Electronic mail, abbreviated e-mail or email, is a method of composing, sending, and receiving messages over electronic communication systems. The term e-mail applies both to the Internet e-mail system based on the Simple Mail Transfer Protocol (SMTP) and to workgroup collaboration systems allowing users within one company or organization to send messages to each other. Often workgroup collaboration systems natively use non-standard protocols but have some form of gateway to allow them to send and receive internet e-mail. Some organizations may use the internet protocols for internal e-mail service.
E-mail privacy, without some security precautions, can be compromised because e-mail messages are generally not encrypted; e-mail messages have to go through intermediate computers before reaching their destination, meaning it is relatively easy for others to intercept and read messages; many Internet Service Providers (ISP) store copies of your email messages on their mail servers before they are delivered. The backups of these can remain up to several months on their server, even if you delete them in your mailbox.
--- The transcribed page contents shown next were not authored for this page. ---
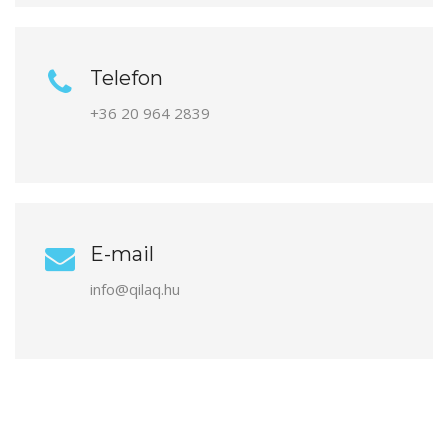
Telefon
+36 20 964 2839
E-mail
info@qilaq.hu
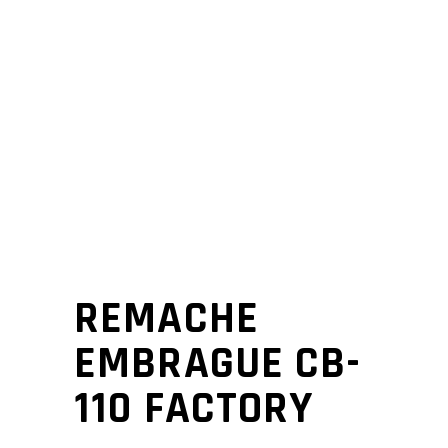
REMACHE
EMBRAGUE CB-
110 FACTORY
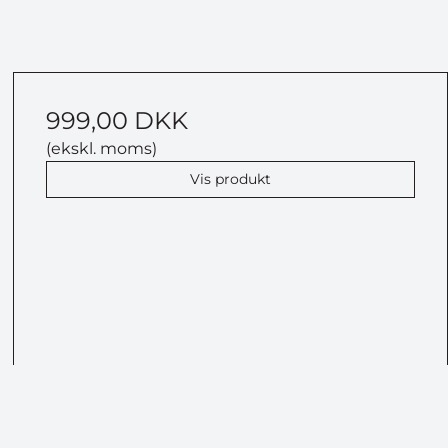
999,00 DKK
(ekskl. moms)
Vis produkt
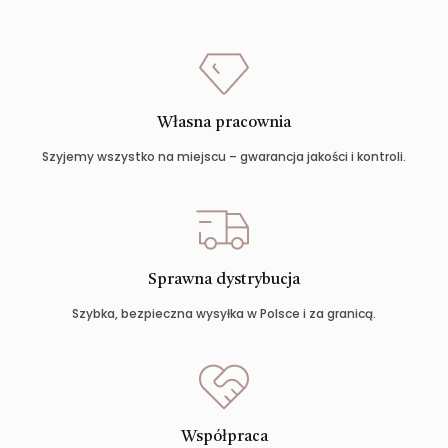
Własna pracownia
Szyjemy wszystko na miejscu – gwarancja jakości i kontroli.
Sprawna dystrybucja
Szybka, bezpieczna wysyłka w Polsce i za granicą.
Współpraca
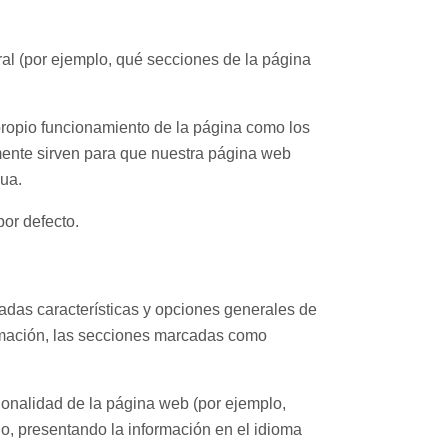
al (por ejemplo, qué secciones de la página
 propio funcionamiento de la página como los
mente sirven para que nuestra página web
nua.
por defecto.
nadas características y opciones generales de
ormación, las secciones marcadas como
cionalidad de la página web (por ejemplo,
o, presentando la información en el idioma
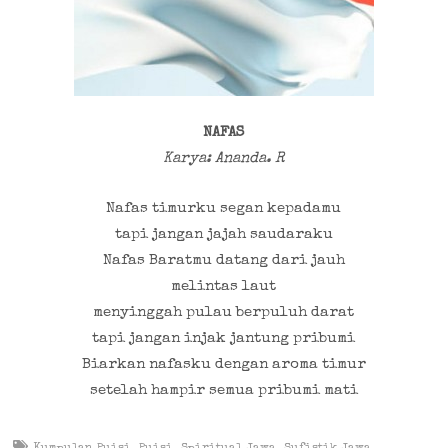
NAFAS
Karya: Ananda. R
Nafas timurku segan kepadamu
tapi jangan jajah saudaraku
Nafas Baratmu datang dari jauh
melintas laut
menyinggah pulau berpuluh darat
tapi jangan injak jantung pribumi
Biarkan nafasku dengan aroma timur
setelah hampir semua pribumi mati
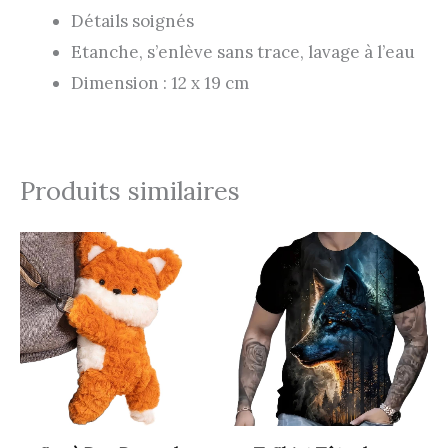
Détails soignés
Etanche, s’enlève sans trace, lavage à l’eau
Dimension : 12 x 19 cm
Produits similaires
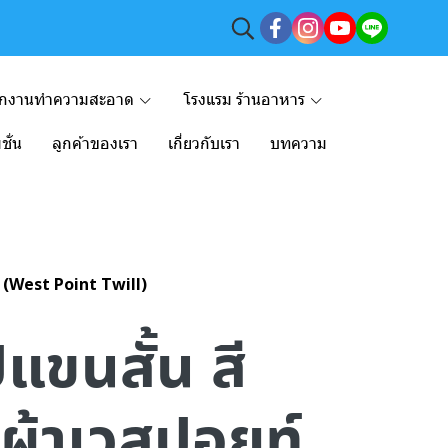
ักงานทำความสะอาด
โรงแรม ร้านอาหาร
ชั่น
ลูกค้าของเรา
เกี่ยวกับเรา
บทความ
ยท์ (West Point Twill)
ปแขนสั้น สี
 ผ้าเวสปอยท์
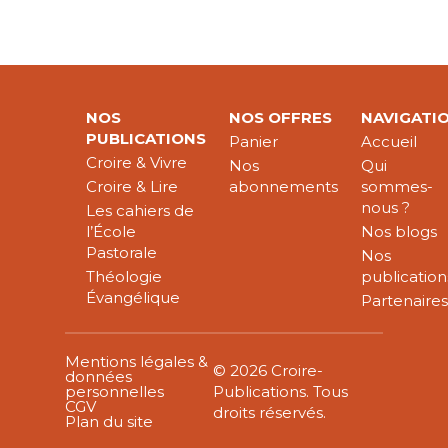
NOS
NOS OFFRES
NAVIGATI
PUBLICATIONS
Panier
Accueil
Croire & Vivre
Nos
Qui
Croire & Lire
abonnements
sommes-
nous ?
Les cahiers de
l’École
Nos blogs
Pastorale
Nos
Théologie
publication
Évangélique
Partenaire
Mentions légales &
© 2026 Croire-
données
personnelles
Publications. Tous
CGV
droits réservés.
Plan du site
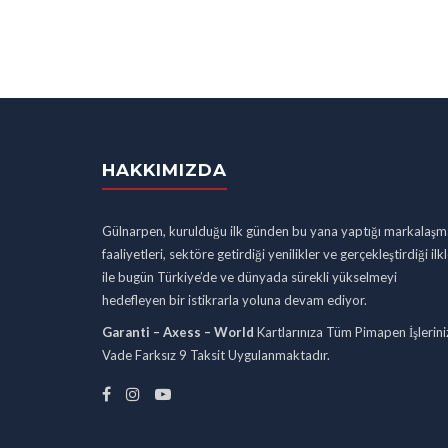
HAKKIMIZDA
Gülnarpen, kurulduğu ilk günden bu yana yaptığı markalaşm
faaliyetleri, sektöre getirdiği yenilikler ve gerçekleştirdiği ilk
ile bugün Türkiye’de ve dünyada sürekli yükselmeyi
hedefleyen bir istikrarla yoluna devam ediyor.
Garanti – Axess – World
Kartlarınıza Tüm Pimapen İşlerini
Vade Farksız 9 Taksit Uygulanmaktadır.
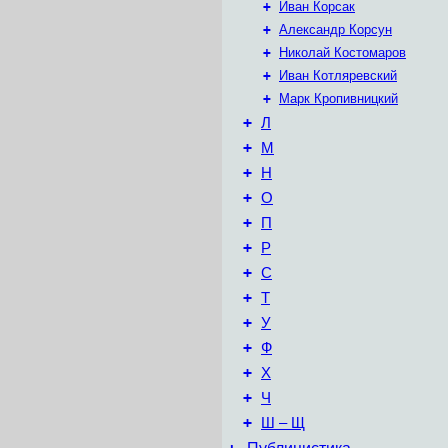
+
Иван Корсак
+
Александр Корсун
+
Николай Костомаров
+
Иван Котляревский
+
Марк Кропивницкий
+
Л
+
М
+
Н
+
О
+
П
+
Р
+
С
+
Т
+
У
+
Ф
+
Х
+
Ч
+
Ш – Щ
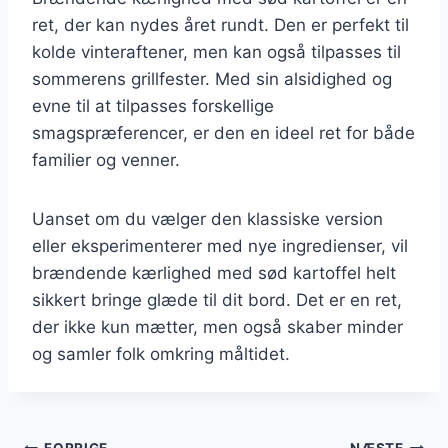
ret, der kan nydes året rundt. Den er perfekt til
kolde vinteraftener, men kan også tilpasses til
sommerens grillfester. Med sin alsidighed og
evne til at tilpasses forskellige
smagspræferencer, er den en ideel ret for både
familier og venner.
Uanset om du vælger den klassiske version
eller eksperimenterer med nye ingredienser, vil
brændende kærlighed med sød kartoffel helt
sikkert bringe glæde til dit bord. Det er en ret,
der ikke kun mætter, men også skaber minder
og samler folk omkring måltidet.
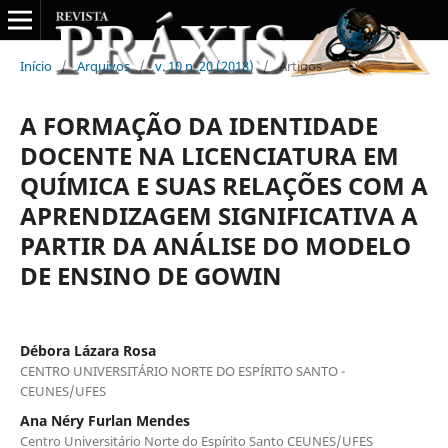
Início
/
Arquivos
/
v. 10 n. 20 (2018)
/
Artigos
A FORMAÇÃO DA IDENTIDADE
DOCENTE NA LICENCIATURA EM
QUÍMICA E SUAS RELAÇÕES COM A
APRENDIZAGEM SIGNIFICATIVA A
PARTIR DA ANÁLISE DO MODELO
DE ENSINO DE GOWIN
Débora Lázara Rosa
CENTRO UNIVERSITÁRIO NORTE DO ESPÍRITO SANTO -
CEUNES/UFES
Ana Néry Furlan Mendes
Centro Universitário Norte do Espírito Santo CEUNES/UFES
There are cryptography applications that can serve as a remedy to the above, such as Virtual Private Networks, message encryption using PGP or the GNU Privacy Guard, encrypted communications with the e-mail servers using Transport Layer Security and Secure Sockets Layer, and/or encrypted authentication schemes such as Simple Authentication and Security Layer.
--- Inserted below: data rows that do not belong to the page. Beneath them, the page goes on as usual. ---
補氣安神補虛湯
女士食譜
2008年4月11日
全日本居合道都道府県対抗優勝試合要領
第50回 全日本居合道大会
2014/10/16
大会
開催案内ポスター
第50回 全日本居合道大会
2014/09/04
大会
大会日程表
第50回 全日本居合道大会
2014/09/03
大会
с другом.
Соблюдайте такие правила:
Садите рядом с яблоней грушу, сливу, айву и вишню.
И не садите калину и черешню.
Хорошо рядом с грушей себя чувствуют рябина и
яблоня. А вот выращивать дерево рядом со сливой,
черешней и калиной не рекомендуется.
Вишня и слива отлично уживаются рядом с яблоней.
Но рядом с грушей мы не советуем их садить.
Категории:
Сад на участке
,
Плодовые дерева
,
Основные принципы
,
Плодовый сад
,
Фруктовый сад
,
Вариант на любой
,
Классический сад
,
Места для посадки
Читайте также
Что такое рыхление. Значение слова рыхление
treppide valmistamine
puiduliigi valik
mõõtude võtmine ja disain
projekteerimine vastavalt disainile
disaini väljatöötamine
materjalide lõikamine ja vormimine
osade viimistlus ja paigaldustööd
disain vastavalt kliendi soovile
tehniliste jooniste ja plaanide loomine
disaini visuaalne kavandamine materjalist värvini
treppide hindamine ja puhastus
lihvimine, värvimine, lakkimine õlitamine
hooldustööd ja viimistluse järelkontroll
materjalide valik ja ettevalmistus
The Internet is a expansive network of computers, much of which is unprotected against malicious attacks. From the time it's composed to when it's read, e-mail travels along this unprotected Internet, perpetually exposed to electronic dangers.
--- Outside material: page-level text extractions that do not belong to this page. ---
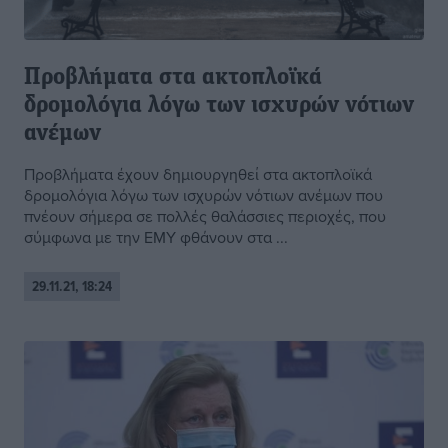
Προβλήματα στα ακτοπλοϊκά
δρομολόγια λόγω των ισχυρών νότιων
ανέμων
Προβλήματα έχουν δημιουργηθεί στα ακτοπλοϊκά
δρομολόγια λόγω των ισχυρών νότιων ανέμων που
πνέουν σήμερα σε πολλές θαλάσσιες περιοχές, που
σύμφωνα με την ΕΜΥ φθάνουν στα ...
29.11.21, 18:24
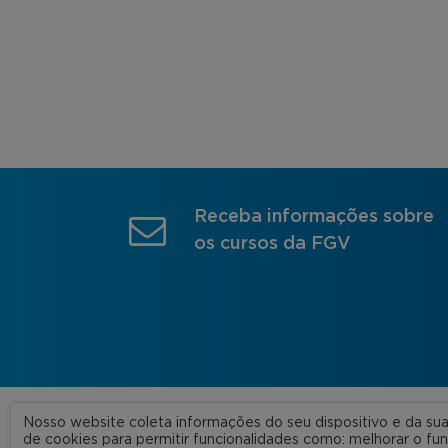
Receba informações sobre
os cursos da FGV
Nosso website coleta informações do seu dispositivo e da s
A FGV
de cookies para permitir funcionalidades como: melhorar o f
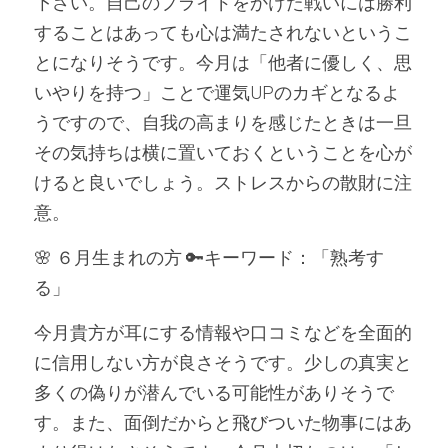
下さい。自己のプライドをかけた戦いには勝利
することはあっても心は満たされないというこ
とになりそうです。今月は「他者に優しく、思
いやりを持つ」ことで運気UPのカギとなるよ
うですので、自我の高まりを感じたときは一旦
その気持ちは横に置いておくということを心が
けると良いでしょう。ストレスからの散財に注
意。
🌸 ６月生まれの方 🔑キーワード：「熟考す
る」
今月貴方が耳にする情報や口コミなどを全面的
に信用しない方が良さそうです。少しの真実と
多くの偽りが潜んでいる可能性がありそうで
す。また、面倒だからと飛びついた物事にはあ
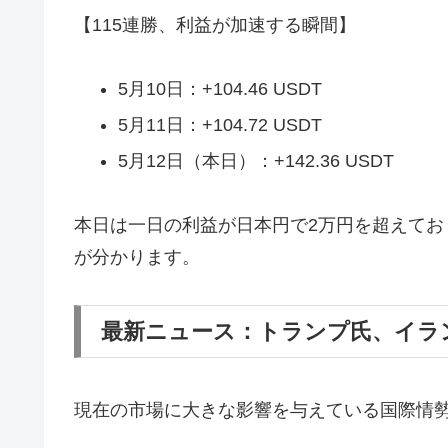
【115連勝、利益が加速する瞬間】
5月10日：+104.46 USDT
5月11日：+104.72 USDT
5月12日（本日）：+142.36 USDT
本日は一日の利益が日本円で2万円を超えて
が分かります。
最新ニュース：トランプ氏、イラ
現在の市場に大きな影響を与えている国際情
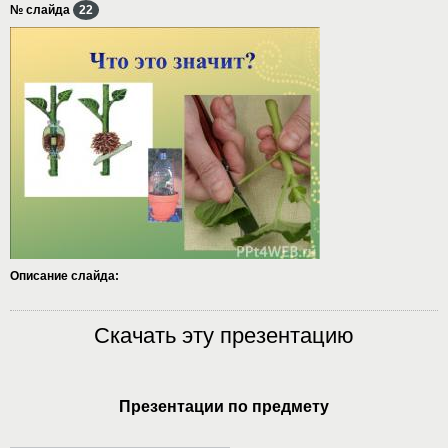
№ слайда
22
Описание слайда:
Скачать эту презентацию
Презентации по предмету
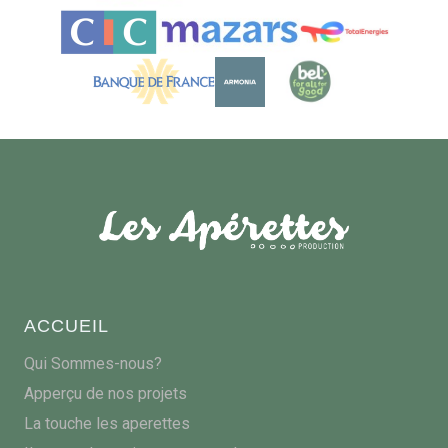
ACCUEIL
Qui Sommes-nous?
Apperçu de nos projets
La touche les aperettes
Many users believe that e-mail privacy is inherent and guaranteed, psychologically equating it with postal mail. While e-mail is indeed conventionally secured by a password system, the one layer of protection is not secure, and generally insufficient to guarantee appreciable security.
Businesses are increasingly relying on electronic mail to correspond with clients and colleagues. As more sensitive information is transferred online, the need for e-mail privacy becomes more pressing.
To provide a reasonable level of privacy, all routers in the e-mail pathway, and all connections between them, must be secured. This is done through data encryption, which translates the e-mail's contents into incomprehensible text that, if designed correctly, can only be decrypted by the recipient. An industry-wide push toward regular encryption of e-mail correspondence is slow in the making. However, there are certain standards that are already in place which some services have begun to employ.
There are two basic techniques for providing such secure connections. The first involves encrypting the message directly using a secure encryption standard such as OpenPGP. This is typically a user-level responsibility. Even if such email is intercepted and accessed, its contents are meaningless without the encryption key. This technique requires users to exchange encryption keys ahead of time and can be administratively complex.
The second approach is to send an open message to the recipient which contains no sensitive content but which announces that recipient has a message waiting on the sender's secure mail facility. The recipient then follows a link to the sender's secure website where the recipient must log in with a username and password before being allowed to view the message.
At the ISP level, a further level of protection can be implemented by encrypting the communication between servers themselves, usually employing an ecryption standard called Transport Layer Security (TLS). It is coupled with Simple Authentication and Security Layer (SASL), which confirms the target router's identity. This ensures that unintended servers don't end up with a copy of the e-mail, which happens frequently in the course of normal correspondence.
Although many ISPs have implemented secure sending methods, users have been slow to adopt the habit, citing the esoteric nature of the encryption process. Without user participation, e-mail is only protected intermittently from intrusion.